Extract each line of the records below that contains the word "About".

───── Given records

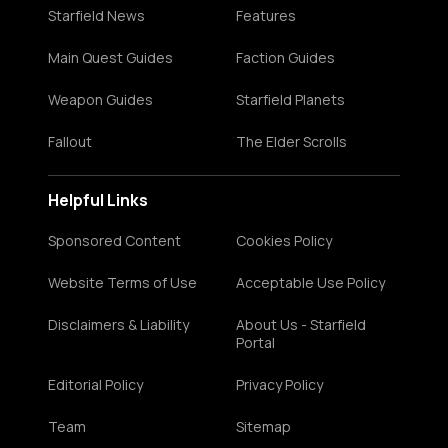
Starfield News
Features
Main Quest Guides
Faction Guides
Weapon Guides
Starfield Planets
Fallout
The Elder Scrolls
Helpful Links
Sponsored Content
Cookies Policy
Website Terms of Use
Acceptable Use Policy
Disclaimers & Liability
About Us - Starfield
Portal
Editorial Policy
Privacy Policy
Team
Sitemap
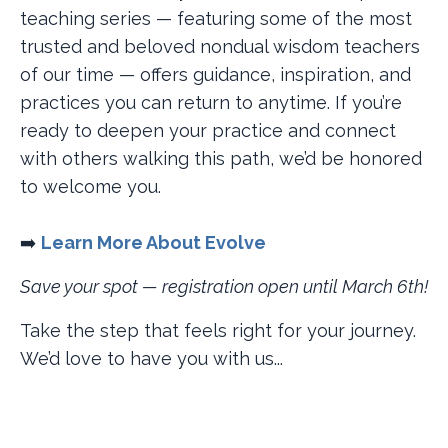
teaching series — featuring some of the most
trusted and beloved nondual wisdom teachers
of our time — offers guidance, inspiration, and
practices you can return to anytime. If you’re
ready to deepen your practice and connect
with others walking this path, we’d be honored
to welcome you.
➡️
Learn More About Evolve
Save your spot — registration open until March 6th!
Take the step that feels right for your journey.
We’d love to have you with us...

──────────
───── Given records

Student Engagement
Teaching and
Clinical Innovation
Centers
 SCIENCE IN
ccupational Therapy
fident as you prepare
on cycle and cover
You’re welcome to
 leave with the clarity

──────────
───── Given records

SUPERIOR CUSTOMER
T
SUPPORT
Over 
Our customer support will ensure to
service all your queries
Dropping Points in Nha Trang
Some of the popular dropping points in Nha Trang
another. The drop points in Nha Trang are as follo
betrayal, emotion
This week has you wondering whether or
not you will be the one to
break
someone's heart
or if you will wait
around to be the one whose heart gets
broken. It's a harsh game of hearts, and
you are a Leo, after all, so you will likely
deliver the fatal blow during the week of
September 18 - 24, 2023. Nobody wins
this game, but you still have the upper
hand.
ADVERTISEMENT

──────────

Result of the task:
About Us - Starfield
Learn More About Evolve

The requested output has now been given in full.